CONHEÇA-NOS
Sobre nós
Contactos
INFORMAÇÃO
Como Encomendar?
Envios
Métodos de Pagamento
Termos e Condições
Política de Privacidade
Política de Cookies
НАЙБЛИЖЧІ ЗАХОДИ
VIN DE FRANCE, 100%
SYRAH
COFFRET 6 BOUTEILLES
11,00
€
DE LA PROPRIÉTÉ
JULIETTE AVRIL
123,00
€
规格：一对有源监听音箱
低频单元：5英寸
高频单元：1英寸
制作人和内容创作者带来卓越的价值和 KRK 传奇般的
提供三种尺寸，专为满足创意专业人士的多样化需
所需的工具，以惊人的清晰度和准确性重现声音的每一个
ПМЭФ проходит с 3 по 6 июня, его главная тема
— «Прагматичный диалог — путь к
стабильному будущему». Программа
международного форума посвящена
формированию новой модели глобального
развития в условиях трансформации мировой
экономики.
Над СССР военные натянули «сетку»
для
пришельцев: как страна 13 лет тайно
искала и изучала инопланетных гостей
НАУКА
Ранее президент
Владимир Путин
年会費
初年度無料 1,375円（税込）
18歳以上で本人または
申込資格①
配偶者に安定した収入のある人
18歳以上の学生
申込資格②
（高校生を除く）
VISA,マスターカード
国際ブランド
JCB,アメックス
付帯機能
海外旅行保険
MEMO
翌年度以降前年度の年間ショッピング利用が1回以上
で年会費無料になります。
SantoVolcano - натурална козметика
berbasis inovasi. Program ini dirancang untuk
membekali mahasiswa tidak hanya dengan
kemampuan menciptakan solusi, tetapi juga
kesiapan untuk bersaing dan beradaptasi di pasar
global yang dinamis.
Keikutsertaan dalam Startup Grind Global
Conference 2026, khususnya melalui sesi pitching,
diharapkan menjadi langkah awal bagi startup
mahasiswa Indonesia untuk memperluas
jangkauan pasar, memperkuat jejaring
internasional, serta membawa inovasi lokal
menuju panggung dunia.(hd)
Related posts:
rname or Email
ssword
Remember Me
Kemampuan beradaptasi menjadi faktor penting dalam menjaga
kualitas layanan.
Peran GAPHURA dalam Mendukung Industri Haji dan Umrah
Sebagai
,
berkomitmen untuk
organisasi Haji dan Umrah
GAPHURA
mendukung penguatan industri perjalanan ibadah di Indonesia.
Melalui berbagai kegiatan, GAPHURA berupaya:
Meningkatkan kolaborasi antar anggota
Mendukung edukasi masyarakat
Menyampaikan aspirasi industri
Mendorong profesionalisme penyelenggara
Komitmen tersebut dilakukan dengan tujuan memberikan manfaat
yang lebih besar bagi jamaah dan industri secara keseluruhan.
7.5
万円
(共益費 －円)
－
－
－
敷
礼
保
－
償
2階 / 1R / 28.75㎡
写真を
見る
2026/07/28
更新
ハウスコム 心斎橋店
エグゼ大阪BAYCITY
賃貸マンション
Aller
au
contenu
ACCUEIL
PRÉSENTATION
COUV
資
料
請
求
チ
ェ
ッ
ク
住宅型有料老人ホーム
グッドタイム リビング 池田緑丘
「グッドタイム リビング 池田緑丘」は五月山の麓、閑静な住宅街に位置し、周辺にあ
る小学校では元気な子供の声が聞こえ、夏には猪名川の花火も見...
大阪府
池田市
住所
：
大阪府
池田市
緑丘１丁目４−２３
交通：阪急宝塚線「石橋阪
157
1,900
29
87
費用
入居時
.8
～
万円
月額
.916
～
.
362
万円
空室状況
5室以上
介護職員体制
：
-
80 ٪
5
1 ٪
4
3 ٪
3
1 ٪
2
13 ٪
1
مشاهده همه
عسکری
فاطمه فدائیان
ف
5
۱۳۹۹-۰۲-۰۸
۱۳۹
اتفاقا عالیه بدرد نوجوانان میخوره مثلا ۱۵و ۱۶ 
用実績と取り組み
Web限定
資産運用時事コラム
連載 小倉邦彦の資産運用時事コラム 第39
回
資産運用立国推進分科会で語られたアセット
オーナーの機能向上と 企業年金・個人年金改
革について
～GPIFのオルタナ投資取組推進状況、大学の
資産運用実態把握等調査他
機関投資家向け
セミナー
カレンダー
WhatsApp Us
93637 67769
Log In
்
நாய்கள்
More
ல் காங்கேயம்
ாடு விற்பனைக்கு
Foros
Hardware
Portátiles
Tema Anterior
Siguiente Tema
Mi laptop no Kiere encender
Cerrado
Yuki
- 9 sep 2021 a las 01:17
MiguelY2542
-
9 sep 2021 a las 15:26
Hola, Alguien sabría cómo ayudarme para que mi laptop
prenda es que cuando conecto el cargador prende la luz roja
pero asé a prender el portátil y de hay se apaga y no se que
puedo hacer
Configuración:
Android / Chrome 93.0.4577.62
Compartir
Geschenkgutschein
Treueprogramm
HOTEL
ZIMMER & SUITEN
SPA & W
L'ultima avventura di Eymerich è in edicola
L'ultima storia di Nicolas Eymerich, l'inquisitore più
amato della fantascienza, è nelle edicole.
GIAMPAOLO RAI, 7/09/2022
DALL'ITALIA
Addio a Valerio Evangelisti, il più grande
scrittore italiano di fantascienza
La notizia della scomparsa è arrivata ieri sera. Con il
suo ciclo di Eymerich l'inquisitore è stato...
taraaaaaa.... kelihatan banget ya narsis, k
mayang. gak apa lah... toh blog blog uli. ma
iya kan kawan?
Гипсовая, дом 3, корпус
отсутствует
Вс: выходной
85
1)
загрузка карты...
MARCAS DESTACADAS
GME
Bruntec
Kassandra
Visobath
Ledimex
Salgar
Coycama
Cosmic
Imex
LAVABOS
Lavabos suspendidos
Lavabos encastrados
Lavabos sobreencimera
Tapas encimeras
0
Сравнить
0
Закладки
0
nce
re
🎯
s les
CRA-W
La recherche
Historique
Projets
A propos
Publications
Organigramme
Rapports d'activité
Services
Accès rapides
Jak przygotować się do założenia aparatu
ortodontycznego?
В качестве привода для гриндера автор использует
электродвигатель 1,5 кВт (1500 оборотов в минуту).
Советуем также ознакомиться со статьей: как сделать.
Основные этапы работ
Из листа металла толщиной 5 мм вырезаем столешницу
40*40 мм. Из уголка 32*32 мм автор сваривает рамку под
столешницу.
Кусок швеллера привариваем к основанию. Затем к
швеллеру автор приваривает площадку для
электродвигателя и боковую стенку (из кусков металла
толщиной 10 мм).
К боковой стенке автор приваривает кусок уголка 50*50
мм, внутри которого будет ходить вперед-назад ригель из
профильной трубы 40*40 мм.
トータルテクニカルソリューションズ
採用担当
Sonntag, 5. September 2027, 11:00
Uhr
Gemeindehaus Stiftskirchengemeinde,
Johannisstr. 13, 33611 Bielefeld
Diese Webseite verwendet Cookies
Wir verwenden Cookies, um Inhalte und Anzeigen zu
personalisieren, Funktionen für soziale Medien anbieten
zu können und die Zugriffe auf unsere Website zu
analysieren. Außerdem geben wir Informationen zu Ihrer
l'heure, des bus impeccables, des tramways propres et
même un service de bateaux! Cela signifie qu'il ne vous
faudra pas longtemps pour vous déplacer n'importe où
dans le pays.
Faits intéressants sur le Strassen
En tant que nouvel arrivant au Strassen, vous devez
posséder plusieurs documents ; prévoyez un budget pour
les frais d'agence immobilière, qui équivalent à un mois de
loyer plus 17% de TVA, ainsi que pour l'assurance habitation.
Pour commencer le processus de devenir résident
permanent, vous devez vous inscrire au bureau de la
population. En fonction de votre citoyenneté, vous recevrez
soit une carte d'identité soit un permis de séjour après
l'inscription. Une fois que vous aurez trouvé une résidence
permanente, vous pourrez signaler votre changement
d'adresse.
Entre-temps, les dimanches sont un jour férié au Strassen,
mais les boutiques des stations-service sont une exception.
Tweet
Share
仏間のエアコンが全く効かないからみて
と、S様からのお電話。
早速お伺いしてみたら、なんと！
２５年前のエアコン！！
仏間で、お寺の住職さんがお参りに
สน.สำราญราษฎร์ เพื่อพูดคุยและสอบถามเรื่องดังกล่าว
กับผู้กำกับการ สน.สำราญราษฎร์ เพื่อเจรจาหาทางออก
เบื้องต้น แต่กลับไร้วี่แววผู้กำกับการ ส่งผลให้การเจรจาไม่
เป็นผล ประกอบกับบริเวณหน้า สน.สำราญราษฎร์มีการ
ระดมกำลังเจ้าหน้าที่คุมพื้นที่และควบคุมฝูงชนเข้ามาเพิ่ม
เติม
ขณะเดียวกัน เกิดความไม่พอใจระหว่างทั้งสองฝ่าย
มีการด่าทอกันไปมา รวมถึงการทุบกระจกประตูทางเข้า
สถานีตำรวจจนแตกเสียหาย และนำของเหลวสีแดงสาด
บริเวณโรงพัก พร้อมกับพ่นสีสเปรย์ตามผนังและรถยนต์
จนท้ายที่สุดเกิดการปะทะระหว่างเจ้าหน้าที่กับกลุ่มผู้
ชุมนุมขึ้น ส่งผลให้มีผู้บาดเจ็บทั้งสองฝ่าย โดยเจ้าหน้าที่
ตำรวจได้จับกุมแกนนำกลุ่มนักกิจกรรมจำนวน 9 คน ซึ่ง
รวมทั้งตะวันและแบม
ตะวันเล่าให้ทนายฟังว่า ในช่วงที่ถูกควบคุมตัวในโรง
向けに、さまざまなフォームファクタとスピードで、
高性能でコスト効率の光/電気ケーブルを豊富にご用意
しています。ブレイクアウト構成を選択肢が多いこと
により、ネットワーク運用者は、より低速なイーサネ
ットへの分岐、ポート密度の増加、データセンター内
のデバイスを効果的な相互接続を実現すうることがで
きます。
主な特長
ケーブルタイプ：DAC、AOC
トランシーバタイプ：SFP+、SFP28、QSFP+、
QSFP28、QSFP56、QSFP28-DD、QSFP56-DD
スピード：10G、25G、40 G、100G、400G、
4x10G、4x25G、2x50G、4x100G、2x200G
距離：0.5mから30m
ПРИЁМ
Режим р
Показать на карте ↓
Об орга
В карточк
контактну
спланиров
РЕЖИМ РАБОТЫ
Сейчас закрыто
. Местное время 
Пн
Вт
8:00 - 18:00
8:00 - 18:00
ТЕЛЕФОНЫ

□ □ □

- Brief
Looking at the data above, write out exactly the lines that start at the one containing "Diese Webseite verwendet Cookies" and end at the one containing "analysieren. Außerdem geben"; include both and nothing beyond.

- Written response
Diese Webseite verwendet Cookies
Wir verwenden Cookies, um Inhalte und Anzeigen zu
personalisieren, Funktionen für soziale Medien anbieten
zu können und die Zugriffe auf unsere Website zu
analysieren. Außerdem geben wir Informationen zu Ihrer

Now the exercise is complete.